A truck had overturned on the bridge. It was probably going too fast and had hit the median. At any rate, the cab on the driver’s side was crushed, and a tire had come loose and jumped the guardrail. An ambulance and a wrecker and several police cars were pulled up at the scene with emergency lights flashing.

I was pretty sure the driver was dead. His bones and organs would have been crushed by the steering wheel. But somehow this seemed less shocking to me than the fact that the surface of the road was covered with tomatoes. Not that I realized what they were right away. At first I thought I must have driven into a field where an unfamiliar red flower was blooming. Or that the driver’s blood was covering the whole road.

But it was tomatoes—flawless, ripe ones—shining in the sunlight. A workman with a shovel was trying to gather them up, but he was making no visible progress. A number of people stood near the accident looking dazed, and some men were trying to cut open the cab of the truck with an electric saw.

Some tomatoes rolled in front of my car and must have been crushed under the tires, but I could barely feel them. They offered no resistance, as though they had wanted to be smashed all along, smeared across the road.

The other cars swerved to avoid the tomatoes, but I decided to try to hit as many as possible. If I got more than ten, I would go on, I would follow the road where it led. In the rearview mirror, I could see a strip of crimson stretching out behind the car. Did hitting tomatoes feel the same as hitting a person? I began to count: one, two, three, four, five …

* * *

I’ve seen her only once, from a distance. My husband had forgotten some research notes he needed for work, and when I went to take them to him, I stopped by the secretarial pool and peeked in. I knew right away which one was his girlfriend, even though I had never seen any of them before. I knew because she fit so perfectly in the various scenes I had imagined on the nights he failed to come home—a room in some apartment, a table at his favorite restaurant, the deserted lot behind the hospital.

Still, I have no memory of the face I saw that day. I can’t recall how she wore her hair or makeup. The only thing I remember is that she was busy with some sort of complicated task.

She was standing at her desk, sorting documents. Thumbing through them impatiently, she would write on some, tear others to pieces, and attach labels to still others. Her face was half hidden by her limp, sweaty hair. When the phone on her desk rang, she called rudely for someone else to get it.
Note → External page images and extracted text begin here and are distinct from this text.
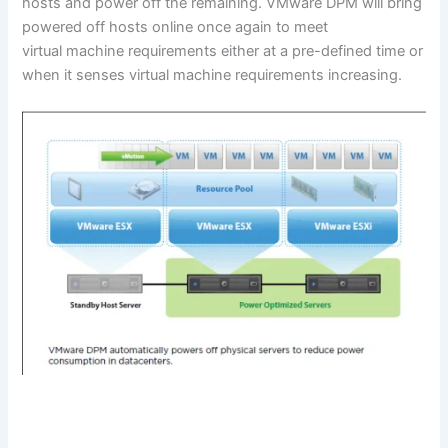
hosts and power off the remaining. VMware DPM will bring
powered off hosts online once again to meet
virtual machine requirements either at a pre-defined time or
when it senses virtual machine requirements increasing.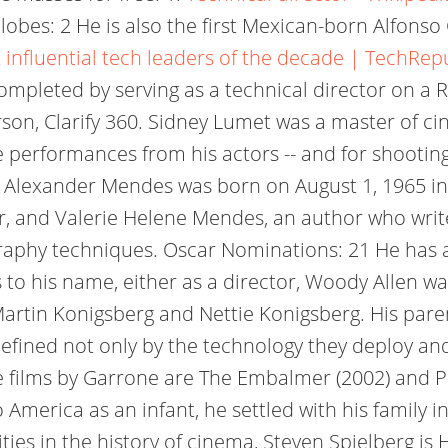
obes: 2 He is also the first Mexican-born Alfon
 influential tech leaders of the decade | TechRep
 is completed by serving as a technical director on
rson, Clarify 360. Sidney Lumet was a master of ci
ate performances from his actors -- and for shootin
uel Alexander Mendes was born on August 1, 1965 i
rer, and Valerie Helene Mendes, an author who wri
ography techniques. Oscar Nominations: 21 He has
ts to his name, either as a director, Woody Allen 
Martin Konigsberg and Nettie Konigsberg. His parent
efined not only by the technology they deploy and
le films by Garrone are The Embalmer (2002) and P
 America as an infant, he settled with his family
ities in the history of cinema, Steven Spielberg i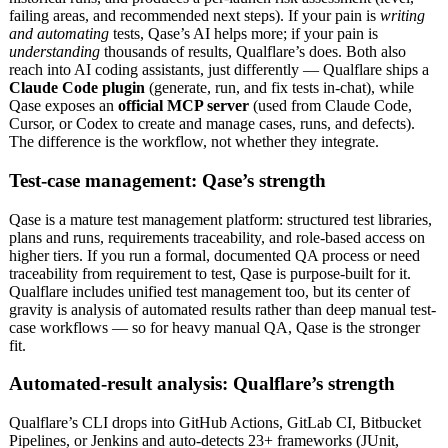
failing areas, and recommended next steps). If your pain is
writing
and automating
tests, Qase’s AI helps more; if your pain is
understanding
thousands of results, Qualflare’s does. Both also
reach into AI coding assistants, just differently — Qualflare ships a
Claude Code plugin
(generate, run, and fix tests in-chat), while
Qase exposes an
official MCP server
(used from Claude Code,
Cursor, or Codex to create and manage cases, runs, and defects).
The difference is the workflow, not whether they integrate.
Test-case management: Qase’s strength
Qase is a mature test management platform: structured test libraries,
plans and runs, requirements traceability, and role-based access on
higher tiers. If you run a formal, documented QA process or need
traceability from requirement to test, Qase is purpose-built for it.
Qualflare includes unified test management too, but its center of
gravity is analysis of automated results rather than deep manual test-
case workflows — so for heavy manual QA, Qase is the stronger
fit.
Automated-result analysis: Qualflare’s strength
Qualflare’s CLI drops into GitHub Actions, GitLab CI, Bitbucket
Pipelines, or Jenkins and auto-detects 23+ frameworks (JUnit,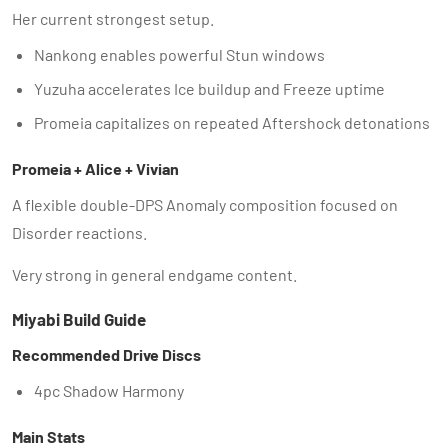
Her current strongest setup.
Nankong enables powerful Stun windows
Yuzuha accelerates Ice buildup and Freeze uptime
Promeia capitalizes on repeated Aftershock detonations
Promeia + Alice + Vivian
A flexible double-DPS Anomaly composition focused on
Disorder reactions.
Very strong in general endgame content.
Miyabi Build Guide
Recommended Drive Discs
4pc Shadow Harmony
Main Stats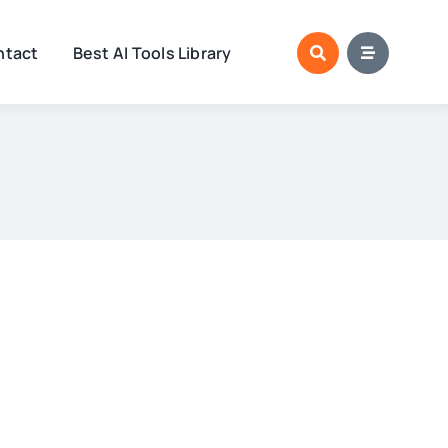
ntact
Best AI Tools Library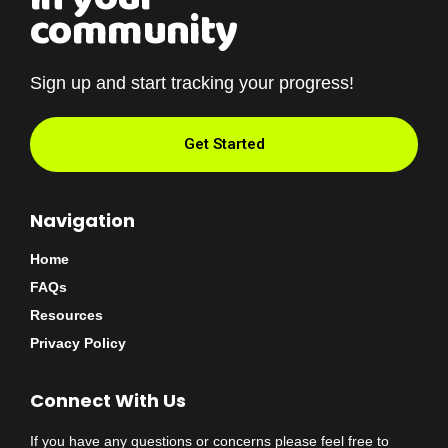
community
Sign up and start tracking your progress!
Get Started
Navigation
Home
FAQs
Resources
Privacy Policy
Connect With Us
If you have any questions or concerns please feel free to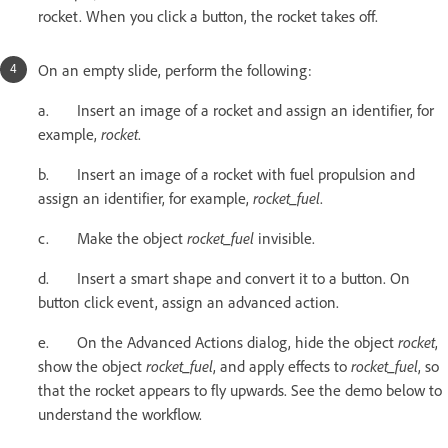
rocket. When you click a button, the rocket takes off.
On an empty slide, perform the following:
a. Insert an image of a rocket and assign an identifier, for
example,
rocket
.
b. Insert an image of a rocket with fuel propulsion and
assign an identifier, for example,
rocket_fuel
.
c. Make the object
rocket_fuel
invisible.
d. Insert a smart shape and convert it to a button. On
button click event, assign an advanced action.
e. On the Advanced Actions dialog, hide the object
rocket
,
show the object
rocket_fuel
, and apply effects to
rocket_fuel
, so
that the rocket appears to fly upwards. See the demo below to
understand the workflow.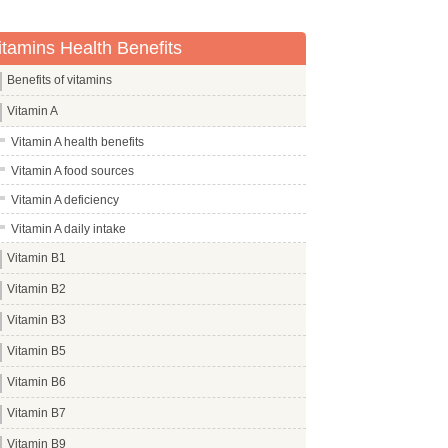
itamins Health Benefits
Benefits of vitamins
Vitamin A
Vitamin A health benefits
Vitamin A food sources
Vitamin A deficiency
Vitamin A daily intake
Vitamin B1
Vitamin B2
Vitamin B3
Vitamin B5
Vitamin B6
Vitamin B7
Vitamin B9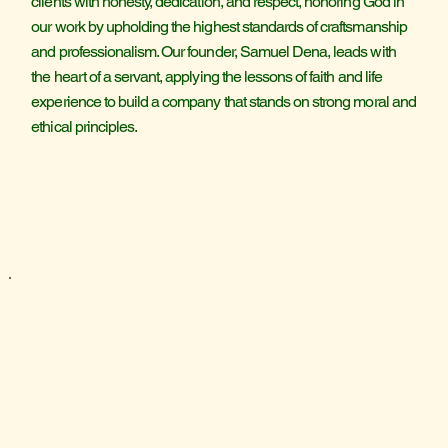
clients with honesty, dedication, and respect, honoring God in
our work by upholding the highest standards of craftsmanship
and professionalism. Our founder, Samuel Dena, leads with
the heart of a servant, applying the lessons of faith and life
experience to build a company that stands on strong moral and
ethical principles.
HOM
HOM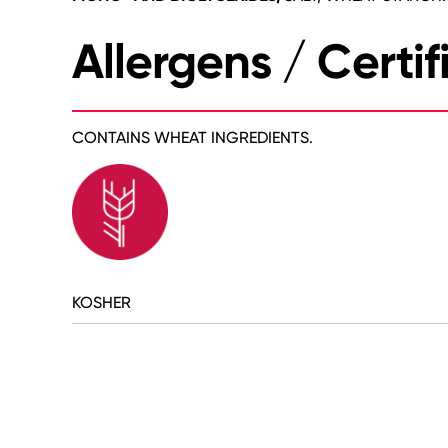
Allergens / Certif
CONTAINS WHEAT INGREDIENTS.
KOSHER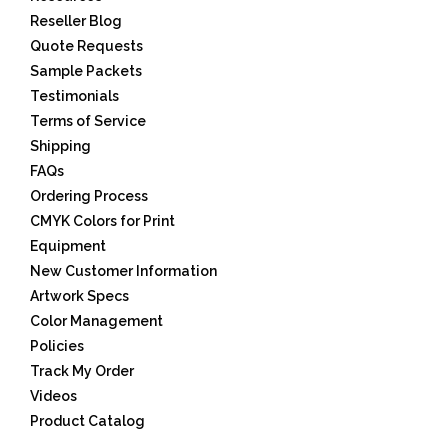
Reseller Blog
Quote Requests
Sample Packets
Testimonials
Terms of Service
Shipping
FAQs
Ordering Process
CMYK Colors for Print
Equipment
New Customer Information
Artwork Specs
Color Management
Policies
Track My Order
Videos
Product Catalog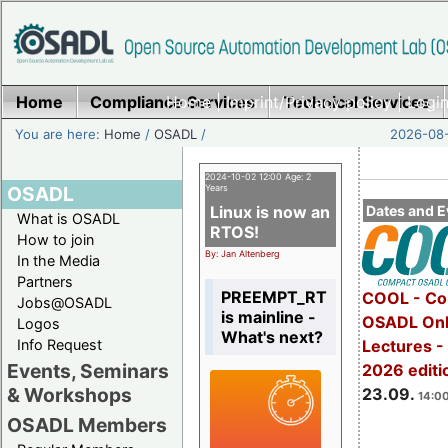
Home
Compliance Services
Home
|
Imprint/Privacy policy
Technical Services
|
Login
You are here:
Home
/
OSADL
/
2026-08-
2024-10-02 12:00 Age: 2
OSADL
Years
Linux is now an
Dates and E
What is OSADL
RTOS!
How to join
By: Jan Altenberg
In the Media
Partners
PREEMPT_RT
COOL - Co
Jobs@OSADL
is mainline -
OSADL Onl
Logos
What's next?
Info Request
Lectures 
Events, Seminars
2026 editi
& Workshops
23.09.
14:00
OSADL Members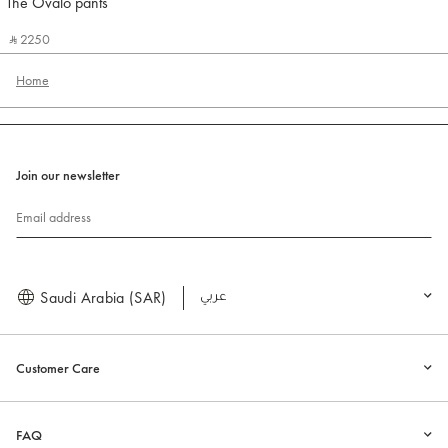
The Ovalo pants
Jacquemus
‎ ⃁ 2250 ‎
Home
Join our newsletter
Email address
Saudi Arabia (SAR)
العربية
Customer Care
FAQ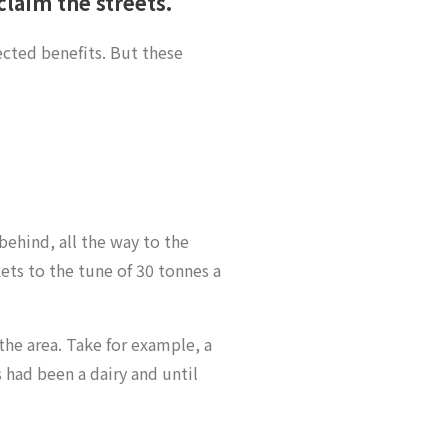
laim the streets.
cted benefits. But these
behind, all the way to the
ts to the tune of 30 tonnes a
he area. Take for example, a
s had been a dairy and until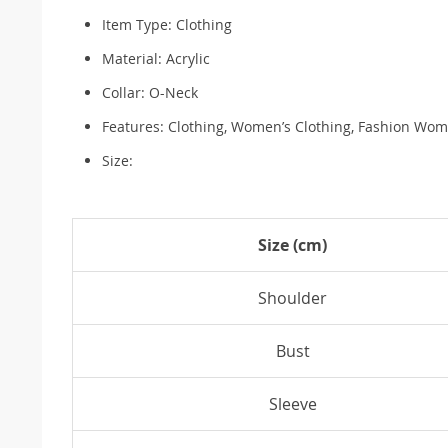
Item Type: Clothing
Material: Acrylic
Collar: O-Neck
Features: Clothing, Women’s Clothing, Fashion Wom
Size:
Size (cm)
Shoulder
Bust
Sleeve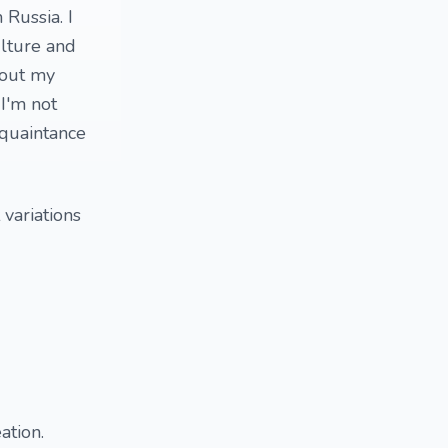
Russia. I
ulture and
bout my
 I'm not
acquaintance
 variations
ation.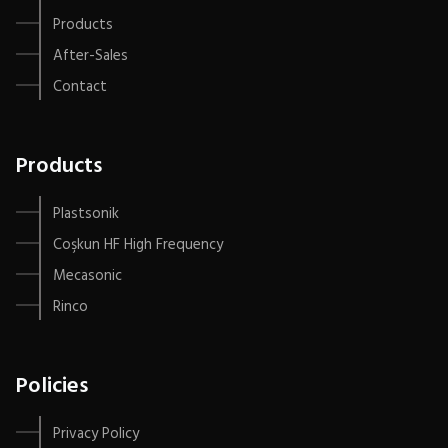
Products
After-Sales
Contact
Products
Plastsonik
Coşkun HF High Frequency
Mecasonic
Rinco
Policies
Privacy Policy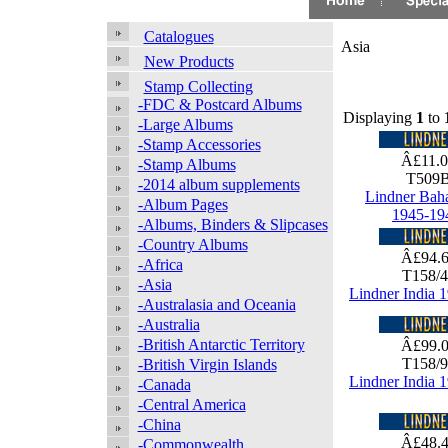
Catalogues
Asia
New Products
Stamp Collecting
-FDC & Postcard Albums
Displaying
1
to
-Large Albums
-Stamp Accessories
Â£11.
-Stamp Albums
T509
-2014 album supplements
Lindner Bah
-Album Pages
1945-19
-Albums, Binders & Slipcases
-Country Albums
Â£94.
-Africa
T158/
-Asia
Lindner India 
-Australasia and Oceania
-Australia
-British Antarctic Territory
Â£99.
T158/
-British Virgin Islands
Lindner India 
-Canada
-Central America
-China
Â£48.
-Commonwealth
Finally, it seemed she had finished putting all the papers in order, but then something must have happened because she made a disgusted noise audible even from where I stood and started the process again from the beginning.

But no matter how many times she started over, it didn’t seem to work out. Something always went wrong. She was constantly erasing things she had just written, folding and refolding, stamping something here and there—as though trying anything that came into her head. But the longer she worked—and it seemed as though she might go on forever—the more chaotic the papers became. Nor, through all this, did anyone come to help her.